Furthermore the paper is a bit flat, because you do not do much more than point out similarities. That is good, but it becomes more interesting if you can provide some sort of conclusion. Do the similarities point to a mystic undercurrent? Are they accidental? Has Taoism provided a solution for a problem that exists in existentialism?

Or maybe you could point out that the different basis of these philosophies apparently still allows for similar ‘practical’ conclusions. The most interesting papers make something ‘happen’, a new insight or so, which often can come across by concentrating on a single example. That reminds me, the paper, which is somewhat abstract, might profit from providing an actual example to demonstrate things with.
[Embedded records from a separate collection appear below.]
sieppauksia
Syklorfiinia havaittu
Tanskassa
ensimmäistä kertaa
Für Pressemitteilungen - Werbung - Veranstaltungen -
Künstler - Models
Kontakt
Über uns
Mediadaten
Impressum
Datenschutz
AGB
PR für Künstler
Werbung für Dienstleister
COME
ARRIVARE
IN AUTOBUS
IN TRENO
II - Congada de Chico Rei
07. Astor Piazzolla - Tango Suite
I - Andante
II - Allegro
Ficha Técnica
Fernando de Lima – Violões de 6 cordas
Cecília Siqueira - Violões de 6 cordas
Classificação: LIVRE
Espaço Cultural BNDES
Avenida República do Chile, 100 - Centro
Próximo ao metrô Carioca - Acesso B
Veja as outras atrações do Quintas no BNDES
The paper might benefit from concentrating more on a smaller part, such as the concept of authenticity, to which it is mostly dedicated anyway. If you could contrast only Sartrean authenticity to a taoist concept, it would be more manageable, and maybe provide a smaller but stronger point. This would still be quite a bit of work, though.

The literature you have used makes a dated impression. There is no need for an exhaustive search through the literature, but I would suggest books like T.C. Anderson, Sartre’s Two Ethics, and Peter Caws, Sartre, and Arthur C. Danto, Sartre. Anderson is clear and to the point, Caws and Danto are general introductions. You should also check the Cambridge Companion to Sartre, which has a more up to date bibliography.
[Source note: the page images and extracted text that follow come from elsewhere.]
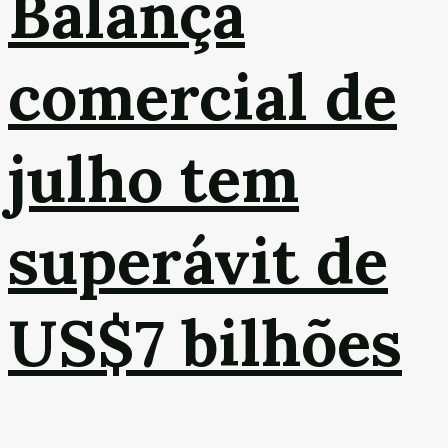
Balança
comercial de
julho tem
superávit de
US$7 bilhões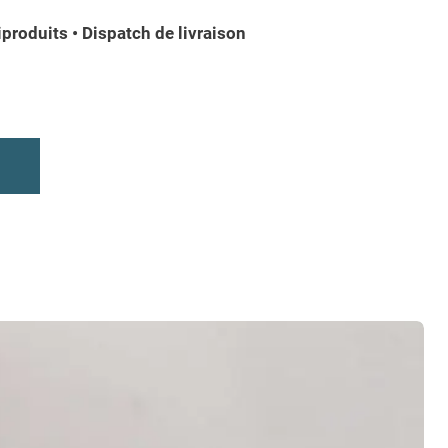
iproduits • Dispatch de livraison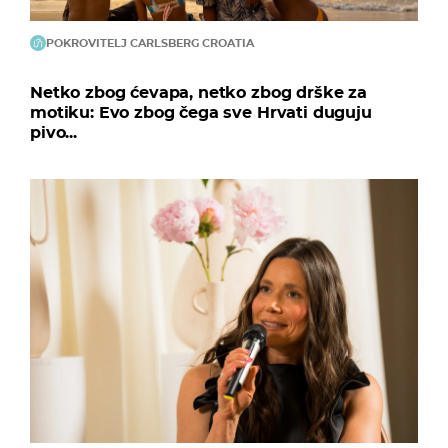
POKROVITELJ CARLSBERG CROATIA
Netko zbog ćevapa, netko zbog drške za
motiku: Evo zbog čega sve Hrvati duguju
pivo...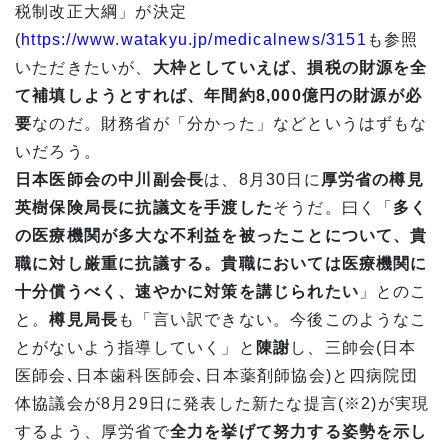
税制改正大綱」が決定
(
https://www.watakyu.jp/medicalnews/3151
も参照
いただきたいが、
大枠としていえば、損税の財源を全
て補填しようとすれば、年間約
8,000
億円の財源が必
要
なのだ。財務省が「分かった」などというはずもな
いだろう。
日本医師会の中川副会長
は、8月30日に
厚労省の樽見
英樹保険局長に抗議文を手渡した
そうだ。曰く「
多く
の医療機関が多大な不利益を被ったことについて、貴
職に対し厳重に抗議する。貴職においては医療機関に
十分償うべく、速やかに対策を講じられたい
」とのこ
と。
樽見局長
も「言い訳できない。今後このようなこ
とがないよう指導していく」と
陳謝
し、三帥会(日本
医師会､日本歯科医師会､日本薬剤師協会)と四病院団
体協議会が8月29日に発表した新たな提言(※2)が実現
するよう、厚労省で
全力を挙げて努力する姿勢を示し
  1. A few further comments that I thought of while reading.
  • the introduction is somewhat unassuming. That may be because you have not provided a title, which would make clear why in your first sentence you are speaking about taoism and existentialism.

  • “In hopes of…” sounds contrived.

  • your second paragraph starts off repeating what you just said.

The anecdote/quote is fun but doesn’t seem to do much work for the ‘theme’.

“low character of existentialist thinkers”: what do you mean? Do you mean that they were bad people or that they are not considered to be top-notch thinkers?

Your next paragraph again repeats the point of the first paragraph. That is clumsy. A better way of writing would be not to mention the contrast in the beginning, but show it: first describe taoism by superficial characteristics as you do in par. 2, then list the main existentialists in par. 3, then say that it looks as if there is no common ground, and that you will show there is.

p. 5: “constant action endorsed by existentialists”. I would take issue with this statement. I do not interpret existentialists as doing this. They only emphasize that you cannot avoid responsibility; they recognize that men are generally and unavoidably not really aware, thinking, they live in the state of the ?one?. But that in itself is not bad.

p. 6: you mention authenticity as a force of the universe. That is not a correct representation. authenticity is a state of being, and what it involves is quite difficult to retrieve from the varied writings of various philosophers. While there may be an analogy, it looks as if taoism is based on an entirely different metaphysics/ontology (roughly speaking, theory of what the universe is).

p. 6: “Here, however, we see a contradiction”. It is not a proper contradiciton, as it is usually meant. It is only a contrast between two theories, not a contradiction within one theory.

Thanks for the input. Definitely stuff I’ll have to take into consideration.